My neighbour recently added a new stationary dock to his 70-ft.-frontage cottage, and installed a bubbler to keep the ice damage minimal. We cross the lake in the winter and spend many weekends up there. What are the implications should someone go through the ice in front of his cottage? – Nancy Heath
They’re not good: According to the law (see Section 263(1) of the Criminal Code of Canada), if you make an opening in the ice, you’re under “a legal duty to guard it in a manner that is adequate to prevent persons from falling in by accident…” If someone were hurt after falling through an unmarked hole made by your neighbour’s bubbler, your neighbour could be charged with assault; if the person were to die, your neighbour could be charged with manslaughter. (And let’s not forget about civil litigation and potential wrongful death lawsuits.)

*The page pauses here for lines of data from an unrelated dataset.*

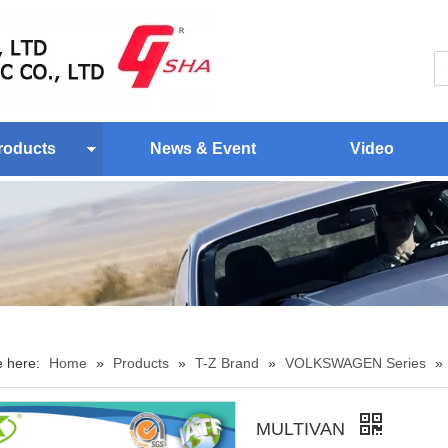
roducts
News & Event
Video
e here:
Home
»
Products
»
T-Z Brand
»
VOLKSWAGEN Series
»
MULTIVAN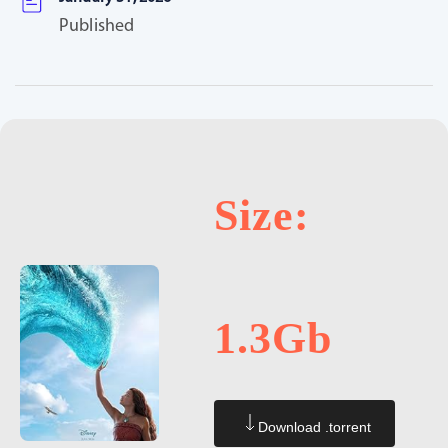
Published
Size:
1.3Gb
Download .torrent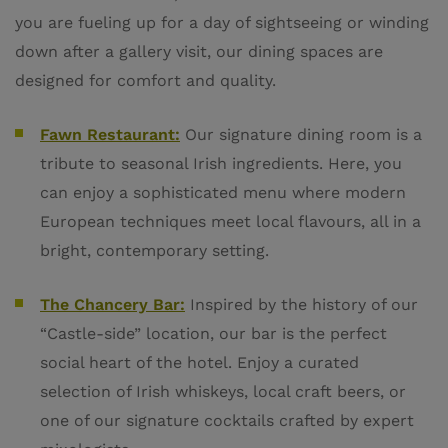
you are fueling up for a day of sightseeing or winding
down after a gallery visit, our dining spaces are
designed for comfort and quality.
Fawn Restaurant:
Our signature dining room is a
tribute to seasonal Irish ingredients. Here, you
can enjoy a sophisticated menu where modern
European techniques meet local flavours, all in a
bright, contemporary setting.
The Chancery Bar:
Inspired by the history of our
“Castle-side” location, our bar is the perfect
social heart of the hotel. Enjoy a curated
selection of Irish whiskeys, local craft beers, or
one of our signature cocktails crafted by expert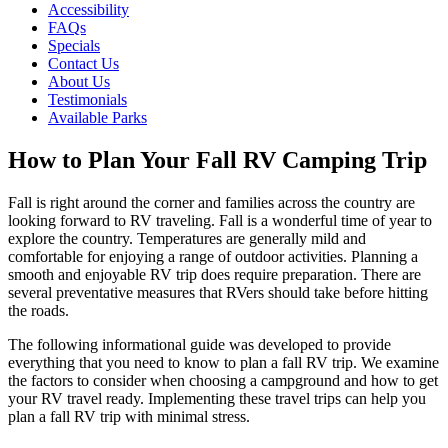
Accessibility
FAQs
Specials
Contact Us
About Us
Testimonials
Available Parks
How to Plan Your Fall RV Camping Trip
Fall is right around the corner and families across the country are
looking forward to RV traveling. Fall is a wonderful time of year to
explore the country. Temperatures are generally mild and
comfortable for enjoying a range of outdoor activities. Planning a
smooth and enjoyable RV trip does require preparation. There are
several preventative measures that RVers should take before hitting
the roads.
The following informational guide was developed to provide
everything that you need to know to plan a fall RV trip. We examine
the factors to consider when choosing a campground and how to get
your RV travel ready. Implementing these travel trips can help you
plan a fall RV trip with minimal stress.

Before installing his system, we assume this cottager got any necessary approvals from Transport Canada (in some cases bubblers and de-icers need an okay from the government), and spoke to his insurance provider about accident coverage. He should also get advice as to how to safely operate the bubbler (e.g., by installing a thermostat and a timer to avoid huge, yawning gaps in the ice), and how to best mark the danger (e.g., with lights, signs, pennants, or a snow fence). The local police are a good resource; he might also find helpful tips and info through the lake association or his municipality.
But if your neighbour felt he did everything possible to prevent someone from falling through the ice, and it still happened, would he avoid criminal and civil charges? Maybe, maybe not. Given that scary unknown, he may decide he’d rather risk a damaged dock.